Summer Architecture Studio
Summer is often a quieter time in the School of Architecture, when students take the opportunity to travel, work at internships or rest up for the coming school year. However, this year 15 undergraduate architecture students in our fast track program are spending their summer in the Shattuck Hall studios, moving through both architecture studio couses in a single term. Their current studio class is Architecture 281, a Design Fundamentals Studio course focused exclusively on the North Portland neighborhood of St. Johns. Waste has been a theme in St. Johns for years. A long and contentious relationship with the city of Portland, a history of productive industry, the troubling effects of industrial pollution, and Portland's distribution of its own waste to this area for decades all make this area a rich subject for the class.
"We chose St. Johns' Cathedral Park, a former dump, as our site, in which students have focused on the meanings of dirt," said Assistant Professor Nora Wendl, who is co-teaching the class with Assistant Professor Juan Heredia.
"Dirt is 'matter out of place,' according to Mary Douglas, but it is also full of rich potential," said Wendl. "The students began by mapping evidence of 'dirt' in their Manuals of Architectural Possibility--mapping everything from perceptions of crime vs. actual incidents in the area, waste (past, present, and future), dust and other air pollutants, and the relationship between public utility poles and community notices."
"Next, the students produced full-scale, site-specific constructions that were intended to measure, record, or amplify a site-based phenomena. The purpose of this full-scale construction, the Portable Recording Device, is to allow students to build at a full scale in a site-specific installation that will then be affected by the environmental and cultural conditions of the site. In other words, they are making an intimate form of architecture, on a scale that they can build and manage. This second project lends itself to architectural questions: What materials can sustain themselves on the site? What connections are most stable? How will this amplify or augment a societal perception or physical condition of the site? How will the public interact with this? How will I install it and leave no trace?"

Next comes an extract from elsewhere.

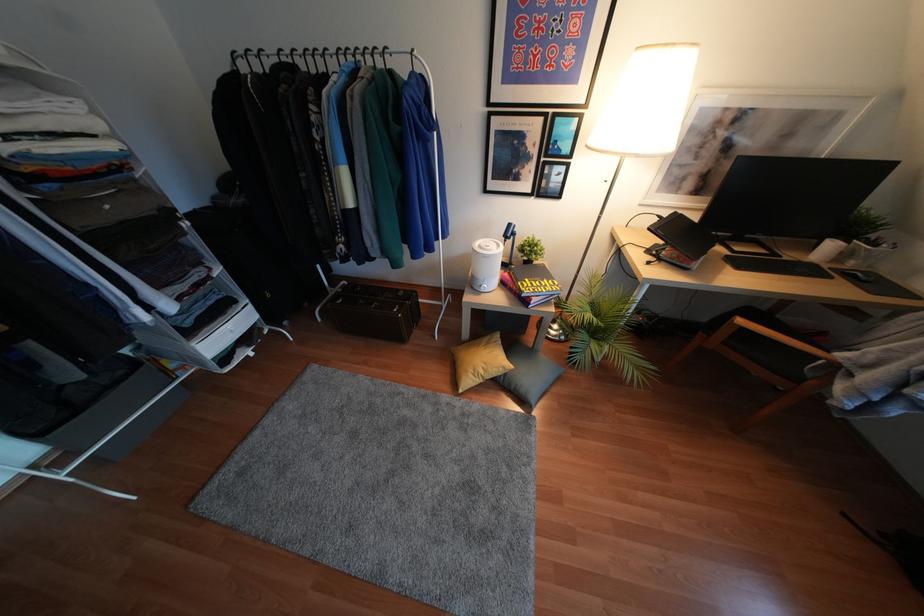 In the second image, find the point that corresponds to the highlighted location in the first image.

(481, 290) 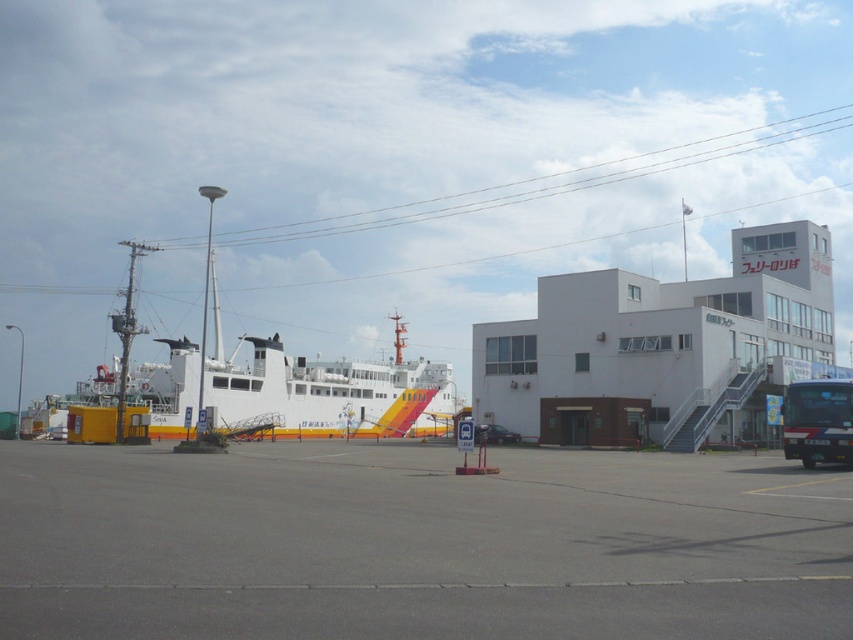 Is gray asphalt parking lot at center positioned behind green matte bus at lower right?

One of the goals of our design fundamentals pedagogy in the School of Architecture at Portland State University is the critical importance of searching out the oblique approach to a design problem. Ecologists argue that if you want to understand what innovates a culture, look at the edges--where species thrive and survive by adaptation and influence of other adjacent cultures. In this studio, the edges of St. Johns provided rich fodder for questioning what architecture (defined for this class as full-scale, built, site-specific constructions) could do with "dirt," or matter out of place.